En 2005, Micheline Lachance a publié une biographie romancée de Lady Cartier. Cet ouvrage m’a séduit et j’en ai parlé élogieusement. J’ignore si c’est pour cette raison que la romancière m’a envoyé sa nouvelle création intitulée Les Filles tombées. Chose certaine, elle m’a une fois de plus séduit. Le roman Les Filles tombées sera assurément un de mes coups de cœur en 2009.
Micheline Lachance illustre avec brio qu’une romancière a le privilège de partir d’un fait véridique, pour ensuite laisser vagabonder son imagination. Elle le fait en s’appuyant sur une recherche minutieuse, en architecturant une savante intrigue et en créant des personnages savoureusement attachants. Le fait véridique est la situation des filles-mères dans le Bas-Canada de 1852. On les nomme «filles tombées», non pas parce qu’elles sont tombées enceintes d’un commerce illicite, selon l’expression consacrée, mais plutôt parce qu’elle sont tombées… dans le péché.
La romancière nous plonge dans le Montréal de 1852. Le 8 juillet de cette année-là, quatre filles tombées accouchent à la Maternité de Sainte-Pélagie. Il y a Noémi Lapensée, petite servante engrossée par son patron, Elvire Tanguay, prostituée du Red Light, Maddie O’Connor-Cork, alias Mary Steamboat, immigrante irlandaise fraîchement débarquée d’un bateau vapeur, et Mathilde Mousseau, fille d’un banquier.
Noémi meurt en couches, sous les yeux de ses compagnes d’infortune qui blâment le médecin et jurent de venger la mort de leur amie. Au matin, coup de théâtre! le médecin succombe à un empoisonnement à l’arsenic. C’est Rose, surnommée «la fille des empoisonneuses», qui raconte l’histoire. Elle a dix-huit ans et cherche à percer le mystère de sa naissance. Laquelle des quatre filles tombées est sa mère…?

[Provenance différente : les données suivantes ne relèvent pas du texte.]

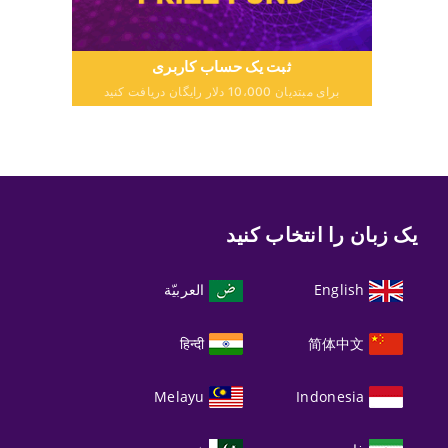
ثبت یک حساب کاربری
برای مبتدیان 10،000 دلار رایگان دریافت کنید
یک زبان را انتخاب کنید
English
العربيّة
हिन्दी
简体中文
Melayu
Indonesia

Au début du roman, l’auteure écrit que, «sous leur carapace, les orphelins sont fatalistes, voire résignés, sans doute à cause de l’illégitimité de leur naissance.» Mais le tempérament combatif de Rose détonne. Coûte que coûte, elle veut savoir. Plus loin, la romancière ajoute qu’il y a deux façons de survivre à l’abandon: «tuer l’espoir en vous ou encore vous fixer un but qui vous occupera nuit et jour». C’est la seconde solution que choisit Rose, une jeune femme qui fait preuve de ténacité. Elle se raidit constamment contre l’adversité et, malgré les revers, elle garde toujours le moral.